Ou du moins le croit-on, si bien que c'est tout comme.

 

A trop se faire sceptique, trop se prendre pour un grand, l'homme a oublié que chaque jour, à compter du moment où il ouvre les paupières jusqu'à l'heure où il ferme les yeux - jusque dans les moindres intervalles -, il se trouve confronté mille énigmes, mille phénomènes inexpliqués, mille affaires non classées... et plus il croit savoir, plus il oublie qu'il ne sait rien. Ni sur la nature véritable de sa réalité, ni sur la vie qui l'anime, ni sur la matière, ni sur le temps, ni sur cet ADN dont il est tributaire. Qu'importe. Tout ce qui compte, pour lui, c'est gagner plus de sous et passer l'été sur la Côte d'Azur.

 

Oui, nous sommes devenus nos propres dieux, mais nous ne sommes pas moins factices que les anciens.

 

Chacune de nos journées, nous la vivons aux frontières du réel, et pourtant nous nous enfermons dans une illusion de rationalisme qui n'est que déni et prétention mal placée.

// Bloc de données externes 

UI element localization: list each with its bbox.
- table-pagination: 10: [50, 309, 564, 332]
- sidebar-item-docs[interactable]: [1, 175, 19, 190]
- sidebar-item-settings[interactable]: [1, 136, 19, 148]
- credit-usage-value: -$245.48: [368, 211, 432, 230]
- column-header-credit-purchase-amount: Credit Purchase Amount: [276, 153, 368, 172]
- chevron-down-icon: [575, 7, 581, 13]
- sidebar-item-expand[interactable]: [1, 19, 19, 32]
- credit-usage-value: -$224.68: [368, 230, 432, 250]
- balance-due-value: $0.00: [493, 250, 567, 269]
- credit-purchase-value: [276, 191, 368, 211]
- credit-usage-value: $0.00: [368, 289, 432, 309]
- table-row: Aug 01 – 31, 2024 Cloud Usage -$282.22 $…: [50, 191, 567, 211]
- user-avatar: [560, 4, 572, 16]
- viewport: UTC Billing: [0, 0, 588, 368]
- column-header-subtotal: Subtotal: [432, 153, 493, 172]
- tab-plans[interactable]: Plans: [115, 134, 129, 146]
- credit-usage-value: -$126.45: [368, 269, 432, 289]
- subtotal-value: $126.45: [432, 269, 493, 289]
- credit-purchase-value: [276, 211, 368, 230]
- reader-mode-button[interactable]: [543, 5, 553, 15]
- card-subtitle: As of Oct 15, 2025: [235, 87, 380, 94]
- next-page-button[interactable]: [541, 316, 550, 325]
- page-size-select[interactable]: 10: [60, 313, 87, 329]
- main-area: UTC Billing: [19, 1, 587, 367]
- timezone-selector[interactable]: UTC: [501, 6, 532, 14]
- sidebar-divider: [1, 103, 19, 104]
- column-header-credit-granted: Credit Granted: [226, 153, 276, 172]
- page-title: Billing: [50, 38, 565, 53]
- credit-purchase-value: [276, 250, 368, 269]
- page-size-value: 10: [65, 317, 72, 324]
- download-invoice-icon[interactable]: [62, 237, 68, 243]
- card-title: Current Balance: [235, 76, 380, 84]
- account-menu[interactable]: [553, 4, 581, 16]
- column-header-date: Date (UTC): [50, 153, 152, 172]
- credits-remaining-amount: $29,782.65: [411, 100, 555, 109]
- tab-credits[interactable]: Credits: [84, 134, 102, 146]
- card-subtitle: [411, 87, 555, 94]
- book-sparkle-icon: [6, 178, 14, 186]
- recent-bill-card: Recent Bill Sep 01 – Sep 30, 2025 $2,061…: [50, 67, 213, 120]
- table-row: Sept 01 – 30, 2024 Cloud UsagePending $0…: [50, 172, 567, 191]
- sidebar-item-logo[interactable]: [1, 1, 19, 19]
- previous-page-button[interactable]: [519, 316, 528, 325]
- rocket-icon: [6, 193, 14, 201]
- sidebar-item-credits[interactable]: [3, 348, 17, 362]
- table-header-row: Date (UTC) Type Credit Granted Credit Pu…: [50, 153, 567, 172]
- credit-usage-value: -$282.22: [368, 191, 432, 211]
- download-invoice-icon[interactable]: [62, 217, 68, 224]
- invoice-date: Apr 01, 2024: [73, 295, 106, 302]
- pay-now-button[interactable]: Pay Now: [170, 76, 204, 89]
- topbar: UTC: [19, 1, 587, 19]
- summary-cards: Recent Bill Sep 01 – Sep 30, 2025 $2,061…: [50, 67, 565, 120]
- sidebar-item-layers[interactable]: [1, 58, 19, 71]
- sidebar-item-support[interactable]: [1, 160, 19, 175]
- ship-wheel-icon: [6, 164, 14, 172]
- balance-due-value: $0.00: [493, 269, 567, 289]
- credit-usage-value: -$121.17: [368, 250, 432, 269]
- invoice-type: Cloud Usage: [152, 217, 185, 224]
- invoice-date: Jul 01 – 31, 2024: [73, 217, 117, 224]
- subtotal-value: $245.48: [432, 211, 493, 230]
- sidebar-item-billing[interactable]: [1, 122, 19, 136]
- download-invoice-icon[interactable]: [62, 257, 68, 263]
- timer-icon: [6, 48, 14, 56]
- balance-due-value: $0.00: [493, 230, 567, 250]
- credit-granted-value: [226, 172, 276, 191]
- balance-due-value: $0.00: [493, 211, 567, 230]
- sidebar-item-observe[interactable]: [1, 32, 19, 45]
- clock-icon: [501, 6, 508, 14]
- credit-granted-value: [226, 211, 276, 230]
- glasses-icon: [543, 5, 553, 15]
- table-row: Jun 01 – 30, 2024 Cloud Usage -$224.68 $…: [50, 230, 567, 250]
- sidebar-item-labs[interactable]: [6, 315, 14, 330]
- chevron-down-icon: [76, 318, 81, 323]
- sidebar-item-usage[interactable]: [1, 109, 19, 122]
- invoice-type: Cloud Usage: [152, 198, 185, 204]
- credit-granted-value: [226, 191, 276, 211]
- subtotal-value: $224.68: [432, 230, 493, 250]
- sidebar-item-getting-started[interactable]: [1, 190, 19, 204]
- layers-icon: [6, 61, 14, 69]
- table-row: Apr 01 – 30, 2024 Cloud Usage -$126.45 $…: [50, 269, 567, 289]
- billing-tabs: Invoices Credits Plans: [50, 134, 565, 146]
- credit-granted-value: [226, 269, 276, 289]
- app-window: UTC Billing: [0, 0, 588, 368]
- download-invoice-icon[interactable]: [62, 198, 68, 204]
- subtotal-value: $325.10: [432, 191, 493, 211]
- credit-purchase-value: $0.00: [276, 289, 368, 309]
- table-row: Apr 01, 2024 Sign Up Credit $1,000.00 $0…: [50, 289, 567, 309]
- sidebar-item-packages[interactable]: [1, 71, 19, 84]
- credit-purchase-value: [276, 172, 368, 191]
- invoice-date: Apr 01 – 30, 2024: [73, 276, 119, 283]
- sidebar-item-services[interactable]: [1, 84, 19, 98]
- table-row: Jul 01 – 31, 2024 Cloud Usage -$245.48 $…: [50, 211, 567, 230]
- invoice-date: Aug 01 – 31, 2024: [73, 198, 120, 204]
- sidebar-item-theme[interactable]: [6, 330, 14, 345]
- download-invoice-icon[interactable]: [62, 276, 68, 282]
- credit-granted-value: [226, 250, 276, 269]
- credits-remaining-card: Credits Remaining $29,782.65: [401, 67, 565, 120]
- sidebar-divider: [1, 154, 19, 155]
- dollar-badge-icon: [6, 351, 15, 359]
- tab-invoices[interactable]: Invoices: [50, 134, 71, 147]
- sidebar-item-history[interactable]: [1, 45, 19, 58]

Et l'on s'étonne que Scully n'y croie plus ? Que Mulder peine à s'emballer ?

Désormais, ils n'ont pas plus leur place ici que Merlin l'Enchanteur.

On ne les acceptera que Disney-isés, bit-littérarisés.

 

L'échec de la saison X n'est pas seulement un rendez-vous manqué, une erreur de casting, un caprice de producteur, un soubresaut de nostalgie. C'est cela et bien plus encore. C'est petit, si petit, et grandiose à la fois. La démonstration implacable de notre déchéance, notre appauvrissement intellectuel.

Ce n'est pas digne de la série originelle. Et en ce sens, c'en est la parfaite continuation.

Plus que jamais, entre ses lignes, cette saison X nous rappelle l'essentiel.

 

Que la Vérité est ailleurs.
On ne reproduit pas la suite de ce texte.